§ TASK TO COMPLETE: Could you transcribe every record below exactly, leaving out the pictures?

[Items listed in a dataset]
+---+

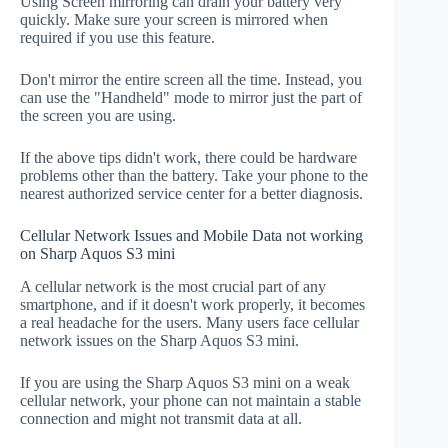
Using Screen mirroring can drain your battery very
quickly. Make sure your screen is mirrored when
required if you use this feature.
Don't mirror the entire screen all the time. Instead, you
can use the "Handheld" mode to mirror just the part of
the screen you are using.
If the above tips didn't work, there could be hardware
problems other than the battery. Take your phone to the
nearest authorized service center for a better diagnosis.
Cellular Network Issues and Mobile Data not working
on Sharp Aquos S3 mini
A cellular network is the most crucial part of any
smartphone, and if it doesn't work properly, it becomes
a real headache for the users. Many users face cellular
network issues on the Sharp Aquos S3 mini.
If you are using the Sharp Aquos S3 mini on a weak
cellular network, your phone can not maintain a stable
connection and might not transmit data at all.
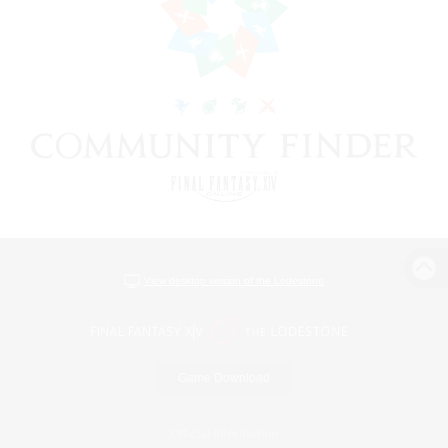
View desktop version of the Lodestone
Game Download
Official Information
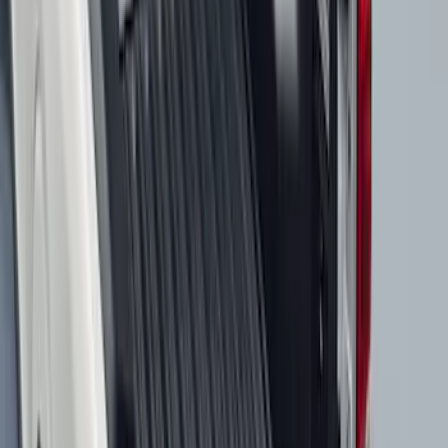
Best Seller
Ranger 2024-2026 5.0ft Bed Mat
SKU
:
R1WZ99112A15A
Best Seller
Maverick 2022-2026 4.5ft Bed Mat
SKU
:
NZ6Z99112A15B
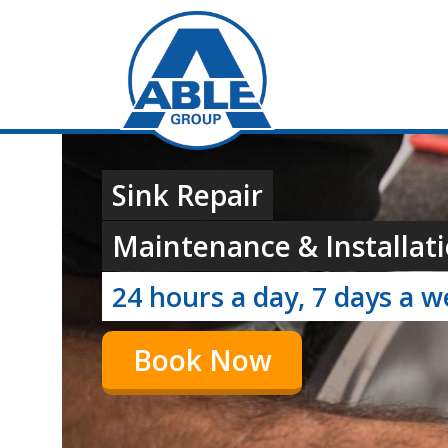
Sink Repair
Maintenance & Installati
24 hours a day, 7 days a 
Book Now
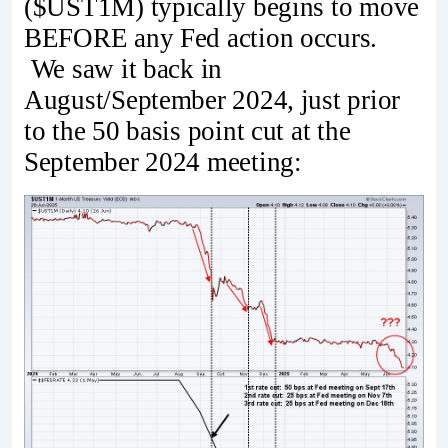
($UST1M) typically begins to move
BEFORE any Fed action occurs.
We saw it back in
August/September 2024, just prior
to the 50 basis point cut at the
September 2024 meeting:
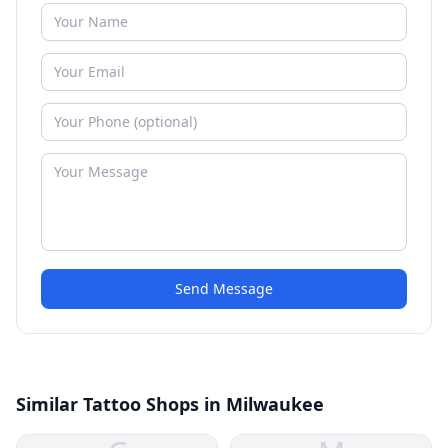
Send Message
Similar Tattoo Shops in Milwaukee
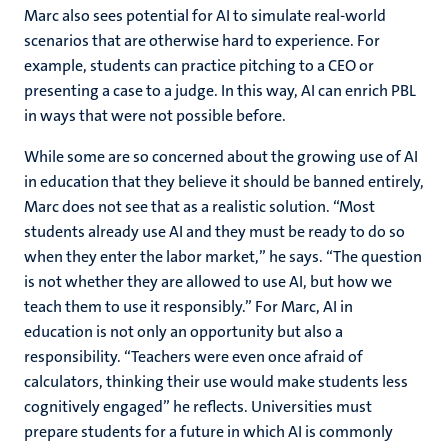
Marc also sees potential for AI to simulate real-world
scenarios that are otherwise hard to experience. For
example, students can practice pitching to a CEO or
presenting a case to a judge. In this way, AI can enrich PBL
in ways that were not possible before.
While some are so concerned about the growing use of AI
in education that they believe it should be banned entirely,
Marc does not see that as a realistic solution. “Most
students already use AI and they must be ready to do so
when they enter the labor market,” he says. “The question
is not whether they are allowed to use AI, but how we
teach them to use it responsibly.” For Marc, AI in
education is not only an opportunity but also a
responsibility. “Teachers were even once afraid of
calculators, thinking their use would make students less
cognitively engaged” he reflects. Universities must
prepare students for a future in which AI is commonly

+---+

§ FINISHED EXERCISE:
Using Screen mirroring can drain your battery very
quickly. Make sure your screen is mirrored when
required if you use this feature.
Don't mirror the entire screen all the time. Instead, you
can use the "Handheld" mode to mirror just the part of
the screen you are using.
If the above tips didn't work, there could be hardware
problems other than the battery. Take your phone to the
nearest authorized service center for a better diagnosis.
Cellular Network Issues and Mobile Data not working
on Sharp Aquos S3 mini
A cellular network is the most crucial part of any
smartphone, and if it doesn't work properly, it becomes
a real headache for the users. Many users face cellular
network issues on the Sharp Aquos S3 mini.
If you are using the Sharp Aquos S3 mini on a weak
cellular network, your phone can not maintain a stable
connection and might not transmit data at all.
View desktop version of the Lodestone
Game Download
Official Information
Best Seller
Ranger 2024-2026 5.0ft Bed Mat
SKU
:
R1WZ99112A15A
Best Seller
Maverick 2022-2026 4.5ft Bed Mat
SKU
:
NZ6Z99112A15B
Sink Repair
Maintenance & Installati
24 hours a day, 7 days a 
Book Now
($UST1M) typically begins to move
BEFORE any Fed action occurs.
We saw it back in
August/September 2024, just prior
to the 50 basis point cut at the
September 2024 meeting:
Send Message
Similar Tattoo Shops in Milwaukee
Marc also sees potential for AI to simulate real-world
scenarios that are otherwise hard to experience. For
example, students can practice pitching to a CEO or
presenting a case to a judge. In this way, AI can enrich PBL
in ways that were not possible before.
While some are so concerned about the growing use of AI
in education that they believe it should be banned entirely,
Marc does not see that as a realistic solution. “Most
students already use AI and they must be ready to do so
when they enter the labor market,” he says. “The question
is not whether they are allowed to use AI, but how we
teach them to use it responsibly.” For Marc, AI in
education is not only an opportunity but also a
responsibility. “Teachers were even once afraid of
calculators, thinking their use would make students less
cognitively engaged” he reflects. Universities must
prepare students for a future in which AI is commonly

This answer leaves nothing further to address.